● ABOUT THIS TASK:
If a line includes the word "propuestas", it belongs in the count; state the total for the data below and add nothing.
**** EXTRACTED INFORMATION
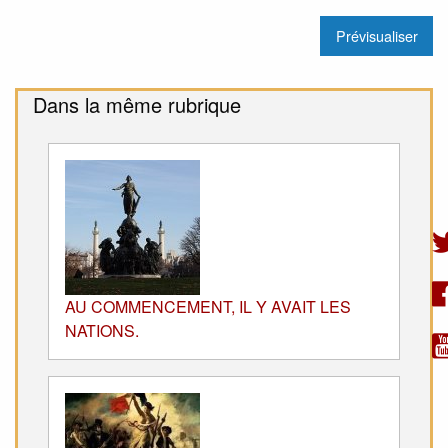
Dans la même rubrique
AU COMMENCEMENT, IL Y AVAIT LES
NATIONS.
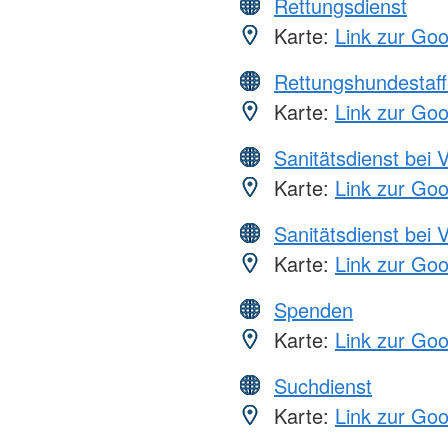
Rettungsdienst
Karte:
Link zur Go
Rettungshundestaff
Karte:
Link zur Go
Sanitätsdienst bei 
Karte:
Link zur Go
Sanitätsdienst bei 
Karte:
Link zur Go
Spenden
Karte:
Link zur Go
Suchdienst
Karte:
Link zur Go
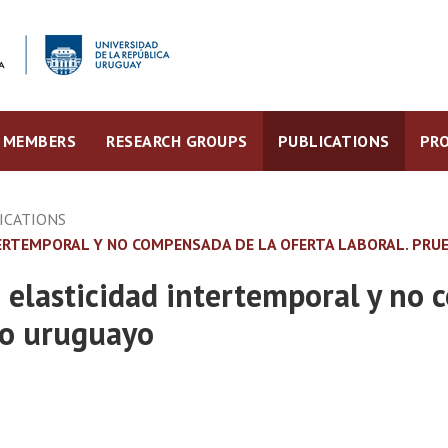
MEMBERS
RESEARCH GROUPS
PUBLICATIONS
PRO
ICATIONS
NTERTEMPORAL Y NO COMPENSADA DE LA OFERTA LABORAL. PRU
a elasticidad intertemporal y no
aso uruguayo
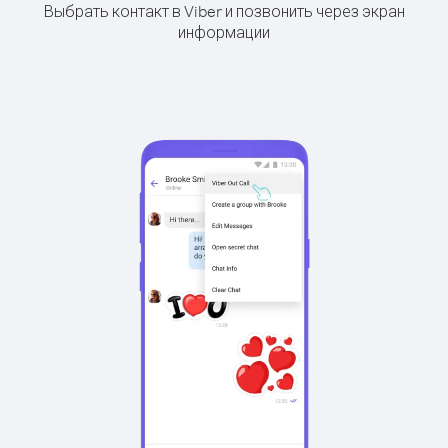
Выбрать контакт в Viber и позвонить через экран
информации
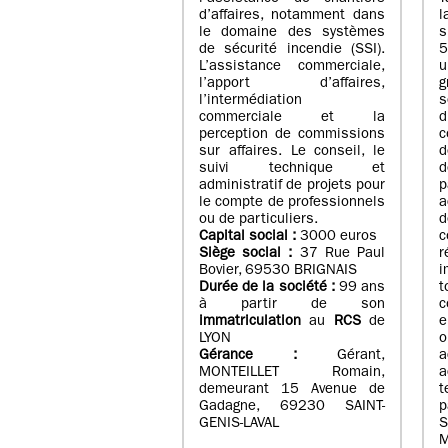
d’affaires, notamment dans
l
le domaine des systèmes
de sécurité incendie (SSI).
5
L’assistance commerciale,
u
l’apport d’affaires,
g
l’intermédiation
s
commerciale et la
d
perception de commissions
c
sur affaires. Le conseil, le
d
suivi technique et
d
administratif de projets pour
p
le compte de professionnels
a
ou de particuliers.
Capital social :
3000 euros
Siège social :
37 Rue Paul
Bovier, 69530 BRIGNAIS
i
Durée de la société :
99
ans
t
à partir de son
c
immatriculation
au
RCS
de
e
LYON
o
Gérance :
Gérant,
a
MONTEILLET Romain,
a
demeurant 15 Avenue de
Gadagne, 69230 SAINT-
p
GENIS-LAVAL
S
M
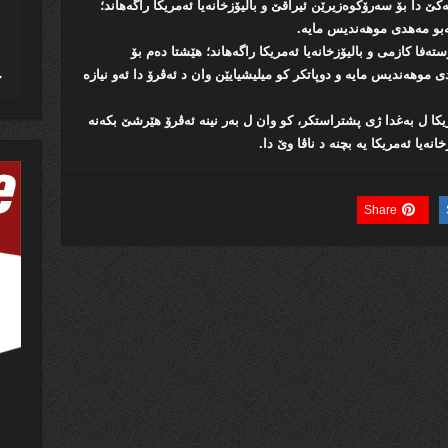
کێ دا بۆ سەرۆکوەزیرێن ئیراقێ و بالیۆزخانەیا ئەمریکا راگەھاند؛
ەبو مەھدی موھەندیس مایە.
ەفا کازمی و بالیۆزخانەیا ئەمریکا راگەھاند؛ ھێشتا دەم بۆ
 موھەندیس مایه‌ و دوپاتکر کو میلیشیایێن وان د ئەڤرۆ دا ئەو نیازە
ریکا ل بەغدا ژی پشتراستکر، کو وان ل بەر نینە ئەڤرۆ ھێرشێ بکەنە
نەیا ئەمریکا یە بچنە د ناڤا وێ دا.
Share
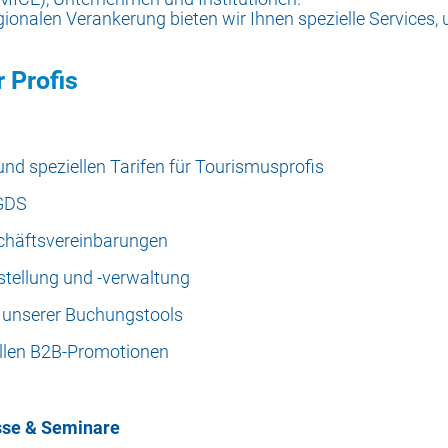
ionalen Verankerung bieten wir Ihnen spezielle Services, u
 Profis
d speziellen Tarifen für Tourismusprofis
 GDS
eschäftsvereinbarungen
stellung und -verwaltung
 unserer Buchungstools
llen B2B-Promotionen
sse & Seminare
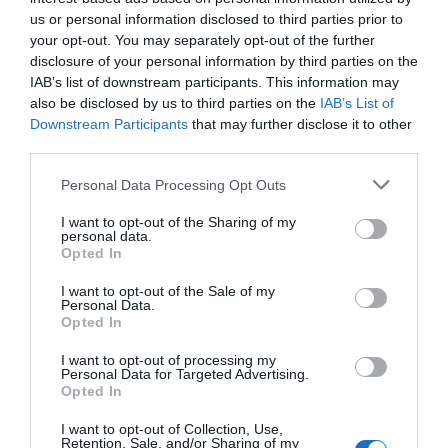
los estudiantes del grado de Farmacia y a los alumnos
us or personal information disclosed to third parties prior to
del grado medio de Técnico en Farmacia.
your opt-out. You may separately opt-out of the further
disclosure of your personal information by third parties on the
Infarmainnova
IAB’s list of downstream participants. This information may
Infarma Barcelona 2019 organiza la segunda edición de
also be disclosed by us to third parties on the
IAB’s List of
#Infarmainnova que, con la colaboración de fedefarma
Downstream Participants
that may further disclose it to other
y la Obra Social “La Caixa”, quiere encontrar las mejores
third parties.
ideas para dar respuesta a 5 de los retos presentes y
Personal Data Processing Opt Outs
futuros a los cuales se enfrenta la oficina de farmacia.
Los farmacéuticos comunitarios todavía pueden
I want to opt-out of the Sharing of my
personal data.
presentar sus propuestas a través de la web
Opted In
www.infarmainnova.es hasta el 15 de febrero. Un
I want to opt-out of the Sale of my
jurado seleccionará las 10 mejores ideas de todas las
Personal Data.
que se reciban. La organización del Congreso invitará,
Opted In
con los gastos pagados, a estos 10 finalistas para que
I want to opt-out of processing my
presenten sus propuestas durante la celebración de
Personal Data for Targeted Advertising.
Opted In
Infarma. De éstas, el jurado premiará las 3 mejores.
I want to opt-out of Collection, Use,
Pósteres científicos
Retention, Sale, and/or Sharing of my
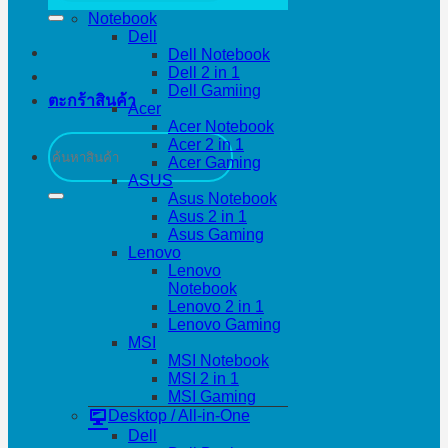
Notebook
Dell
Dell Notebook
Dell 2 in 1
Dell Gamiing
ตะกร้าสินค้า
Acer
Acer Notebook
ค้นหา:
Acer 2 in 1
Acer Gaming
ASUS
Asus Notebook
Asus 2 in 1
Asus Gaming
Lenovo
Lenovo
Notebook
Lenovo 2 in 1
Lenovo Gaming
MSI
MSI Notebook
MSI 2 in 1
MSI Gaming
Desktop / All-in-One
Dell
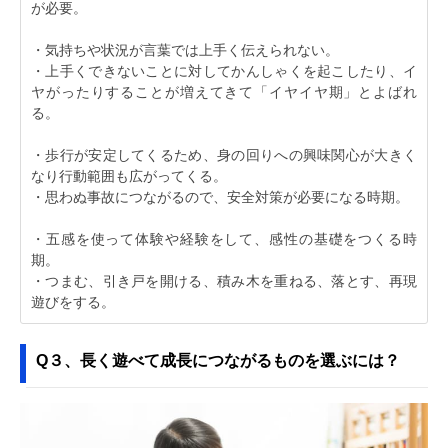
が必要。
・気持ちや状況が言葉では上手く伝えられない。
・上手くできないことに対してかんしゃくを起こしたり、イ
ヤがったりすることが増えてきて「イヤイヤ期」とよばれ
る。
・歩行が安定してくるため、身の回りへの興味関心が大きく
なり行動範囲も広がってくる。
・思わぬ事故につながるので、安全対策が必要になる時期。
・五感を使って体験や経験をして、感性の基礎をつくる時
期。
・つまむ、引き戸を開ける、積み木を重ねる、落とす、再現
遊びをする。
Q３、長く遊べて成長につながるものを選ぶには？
********
**** EXTRACTED INFORMATION
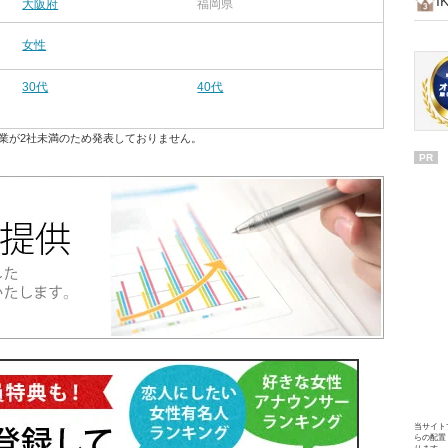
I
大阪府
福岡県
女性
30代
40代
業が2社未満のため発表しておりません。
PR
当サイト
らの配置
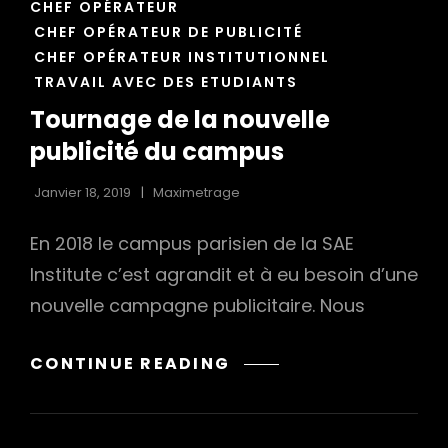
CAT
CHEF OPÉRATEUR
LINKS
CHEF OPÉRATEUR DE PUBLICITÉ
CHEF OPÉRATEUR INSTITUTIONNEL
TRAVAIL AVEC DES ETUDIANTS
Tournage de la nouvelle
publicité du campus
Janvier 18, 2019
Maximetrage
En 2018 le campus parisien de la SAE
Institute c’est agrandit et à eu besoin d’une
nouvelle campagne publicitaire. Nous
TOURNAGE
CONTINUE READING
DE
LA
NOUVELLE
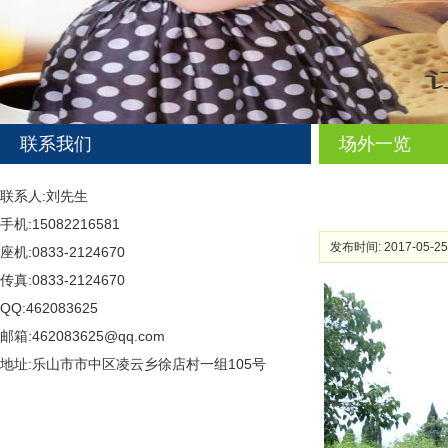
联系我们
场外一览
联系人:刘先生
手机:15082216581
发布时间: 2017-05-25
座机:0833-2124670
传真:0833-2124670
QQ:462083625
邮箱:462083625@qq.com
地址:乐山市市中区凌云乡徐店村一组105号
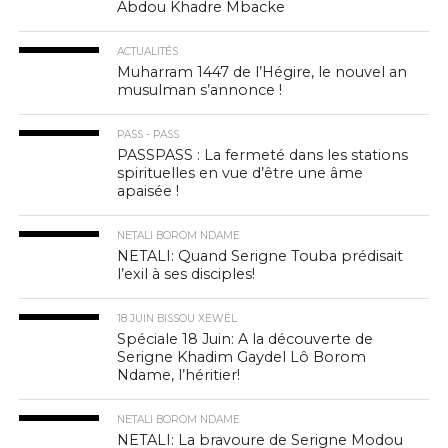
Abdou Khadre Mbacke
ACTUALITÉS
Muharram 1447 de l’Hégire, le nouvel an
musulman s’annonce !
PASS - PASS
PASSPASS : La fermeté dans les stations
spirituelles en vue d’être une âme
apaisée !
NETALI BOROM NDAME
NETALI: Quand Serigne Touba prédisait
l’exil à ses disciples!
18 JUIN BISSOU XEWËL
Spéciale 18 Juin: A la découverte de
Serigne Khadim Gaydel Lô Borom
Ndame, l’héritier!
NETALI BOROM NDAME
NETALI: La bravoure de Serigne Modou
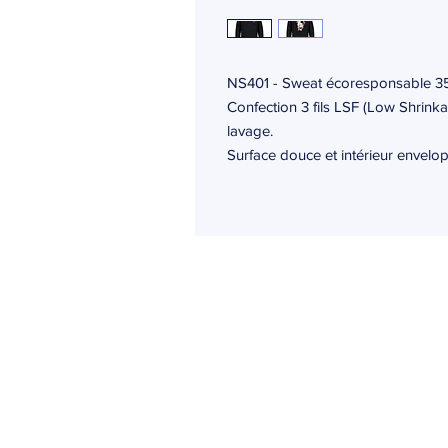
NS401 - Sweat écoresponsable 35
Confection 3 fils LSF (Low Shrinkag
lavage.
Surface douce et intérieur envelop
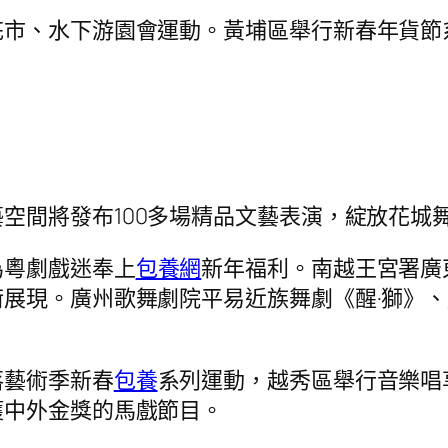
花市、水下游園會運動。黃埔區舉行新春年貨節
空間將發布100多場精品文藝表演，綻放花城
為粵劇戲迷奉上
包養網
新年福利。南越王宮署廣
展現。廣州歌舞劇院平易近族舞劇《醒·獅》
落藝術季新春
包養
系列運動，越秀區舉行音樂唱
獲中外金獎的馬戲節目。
********
**** EXTRACTED INFORMATION
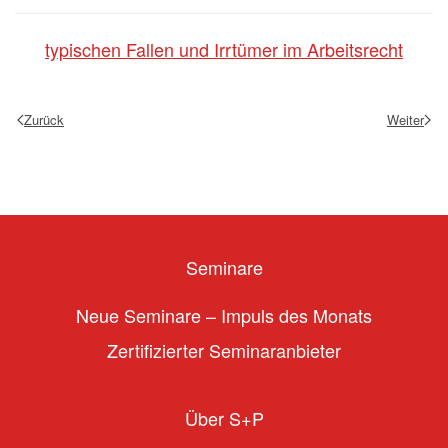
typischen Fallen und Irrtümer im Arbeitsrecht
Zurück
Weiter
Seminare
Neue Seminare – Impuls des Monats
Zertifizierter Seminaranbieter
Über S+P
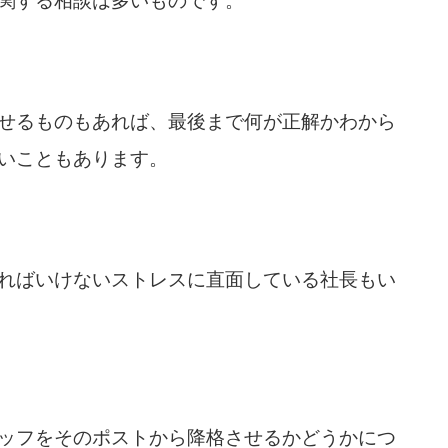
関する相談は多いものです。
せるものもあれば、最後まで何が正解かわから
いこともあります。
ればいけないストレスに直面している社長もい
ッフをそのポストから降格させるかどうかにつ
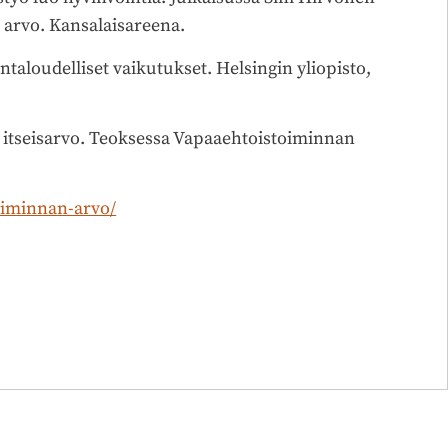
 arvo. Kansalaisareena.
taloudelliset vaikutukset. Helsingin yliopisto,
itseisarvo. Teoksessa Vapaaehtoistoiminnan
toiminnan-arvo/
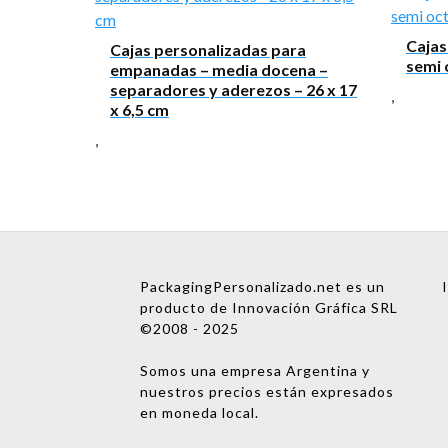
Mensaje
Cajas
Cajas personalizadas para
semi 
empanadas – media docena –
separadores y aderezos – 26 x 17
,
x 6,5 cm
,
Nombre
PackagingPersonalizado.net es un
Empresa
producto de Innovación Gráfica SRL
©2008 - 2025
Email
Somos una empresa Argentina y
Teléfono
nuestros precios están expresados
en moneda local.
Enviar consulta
********
● RESPONSE TO THE TASK:
2